The Idiolecte project aims at modelling the evolution of a personal writing style.
The way in which individuals express themselves is unique but changes over their lifetime. However, quantitative studies of idiolectal evolution are rare, mainly because of the lack of large corpora. In this project we want to address this issue. We first collected a corpus : The Corpus for Idiolectal Research (CIDRE). It contains dated French fiction novels of eleven prolific 19th century writers (for a total of 37 million words).

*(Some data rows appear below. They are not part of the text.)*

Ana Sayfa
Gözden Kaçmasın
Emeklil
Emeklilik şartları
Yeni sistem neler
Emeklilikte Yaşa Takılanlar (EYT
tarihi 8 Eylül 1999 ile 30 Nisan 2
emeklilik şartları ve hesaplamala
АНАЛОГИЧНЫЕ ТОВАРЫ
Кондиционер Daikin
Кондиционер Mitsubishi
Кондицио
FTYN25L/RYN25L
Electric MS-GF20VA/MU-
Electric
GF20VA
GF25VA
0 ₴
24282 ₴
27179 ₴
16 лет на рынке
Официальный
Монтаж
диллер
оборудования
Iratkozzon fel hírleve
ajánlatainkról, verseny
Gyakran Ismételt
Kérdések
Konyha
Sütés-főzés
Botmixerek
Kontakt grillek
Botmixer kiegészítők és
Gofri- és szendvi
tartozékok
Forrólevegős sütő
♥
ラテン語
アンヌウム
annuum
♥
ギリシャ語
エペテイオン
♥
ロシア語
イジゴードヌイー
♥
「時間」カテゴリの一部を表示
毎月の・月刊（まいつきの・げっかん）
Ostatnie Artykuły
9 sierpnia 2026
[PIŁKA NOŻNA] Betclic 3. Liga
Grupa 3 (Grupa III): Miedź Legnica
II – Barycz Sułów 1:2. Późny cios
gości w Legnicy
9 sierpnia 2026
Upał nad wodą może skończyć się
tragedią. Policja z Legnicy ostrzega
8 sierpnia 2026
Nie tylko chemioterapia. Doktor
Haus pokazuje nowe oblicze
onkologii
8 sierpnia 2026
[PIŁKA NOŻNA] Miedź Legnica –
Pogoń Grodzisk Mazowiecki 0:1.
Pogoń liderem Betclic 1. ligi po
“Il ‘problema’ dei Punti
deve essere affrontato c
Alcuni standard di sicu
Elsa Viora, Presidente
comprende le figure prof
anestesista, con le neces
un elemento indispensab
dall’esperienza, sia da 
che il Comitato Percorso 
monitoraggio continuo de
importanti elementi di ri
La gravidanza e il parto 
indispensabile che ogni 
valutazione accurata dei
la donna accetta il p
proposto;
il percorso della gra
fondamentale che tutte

Second, we quantitatively analyze the data to answer the following question: How can the diachronic evolution of the idiolect be characterized? By the means of hierarchical clustering and simple linear regression techniques, we show that the evolution of the idiolect is in a mathematical sense monotonic. This property subsequently enables us to propose a machine learning task: predicting the year in which a work was written. For the majority of the authors in our corpus, the accuracy is very high.
After applying a feature selection algorithm, we can examine the most important features: the language structures that are of the highest influence in the idiolectal diachronic evolution. We find that some of those features are stylistic and have been previously remarked in qualitative literature studies. In a future series of experiments, we would like to address the question how much personal language change is affected by collective language change.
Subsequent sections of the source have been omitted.